As of Monday, the city received three responses: Bonnie D. Putterman, Swift Law Firm and Teitler and Teitler. According to the resolution, each public defender hired by the city for conflict purposes will be paid a flat fee of $300 for each case.

Explaining the resolution to council at the meeting, City Solicitor Dorothy McCrosson said the city has, in the past, utilized an informal procedure when dealing with conflict defenders.

There are times, she said, that Walker is unable to represent a defendant because of a conflict of interest; sometimes he has previously represented someone adverse to the defendant, or quite frequently, she said, there is more than one defendant in a case and their interests are not identical, so he cannot represent more than one defendant. In these cases, a conflict defender must be hired.

On other occasions, Walker cannot attend a hearing, for whatever reason, McCrosson said.

He may have a scheduling problem, he may have a death in the family, illness, he could be on vacation, she said. In those cases, a substitute defender is hired, and Walker must take care of those cases.

When Mayor Jay Gillian took office in July 2010, McCrosson said he asked her to formalize the public defender conflict/substitute process.

We wanted to know who the conflict defenders were and what they were going to be paid, she said. In the past, there were billing errors where the substitute defender was billing the city as a conflict defender.

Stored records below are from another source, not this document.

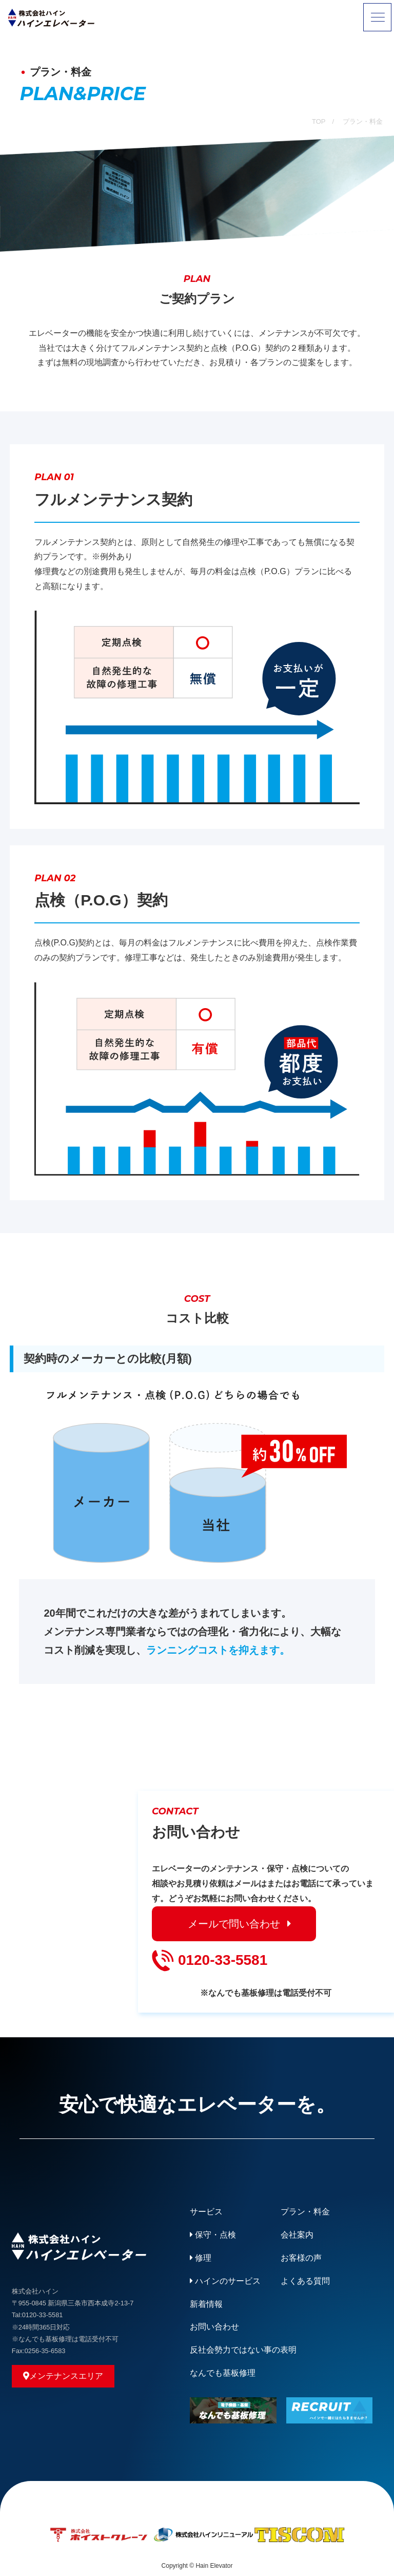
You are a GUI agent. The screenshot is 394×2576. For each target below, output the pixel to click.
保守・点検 (213, 2234)
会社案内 (297, 2234)
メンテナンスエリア (63, 2376)
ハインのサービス (225, 2281)
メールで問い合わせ (234, 1923)
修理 (200, 2257)
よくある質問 (305, 2281)
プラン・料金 (305, 2211)
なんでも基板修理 (222, 2373)
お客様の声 (301, 2257)
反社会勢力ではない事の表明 (243, 2349)
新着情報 (206, 2304)
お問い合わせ (214, 2326)
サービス (206, 2211)
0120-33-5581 (209, 1960)
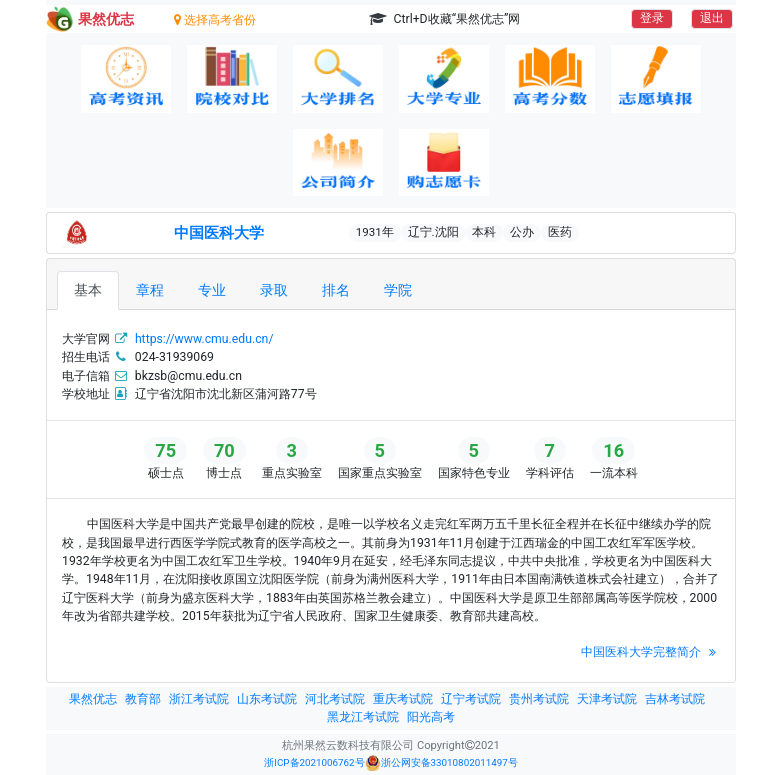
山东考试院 (267, 699)
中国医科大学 (219, 233)
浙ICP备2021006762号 (314, 762)
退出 (712, 18)
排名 (336, 290)
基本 (88, 290)
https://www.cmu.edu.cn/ (204, 339)
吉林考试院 (675, 699)
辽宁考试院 (471, 699)
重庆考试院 (403, 699)
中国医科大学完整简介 (650, 652)
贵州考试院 (539, 699)
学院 (398, 290)
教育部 (143, 699)
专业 (212, 290)
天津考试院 (607, 699)
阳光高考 (431, 717)
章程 (150, 290)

Walker was unable to serve recently because he flew to Washington State to be with his dying father. McCrosson said a public defender was hired to replace him and the replacement defender billed the city instead of Walker; and the city paid the bill.

The mistake was caught, the money refunded and the bill sent to Walker.

The substitute attorney made a billing mistake, McCrosson said.

“If it’s a substitute public defender, it gets billed to Mr. Walker. There was a mistake on the part of the substitute attorney and it was corrected. It was straightened out,” she said. “Was a mistake made? Yes. Did we catch it? Yes.

“It was corrected and I can assure you that this will not happen again.”

This did not sit well with resident Ed Price, who, during public comment on consent agenda items, said he was against anything to do with the resolution. He stated that he believes that there are more billing errors that have not yet been cleared up.

Councilman Keith Hartzell said he, too, had issues, particularly with the billing error. He said he could not understand how the error occurred and that if it were to happen to a business, those that made the error would not be hired again.

McCrosson explained that it was a mistake that had been corrected, and had nothing to do with the city’s need to formalize the process of hiring conflict and substitute defenders. McCrosson assured Hartzell that this would not happen again.

Hartzell said his concern was with a billing error, which had nothing to do with the resolution.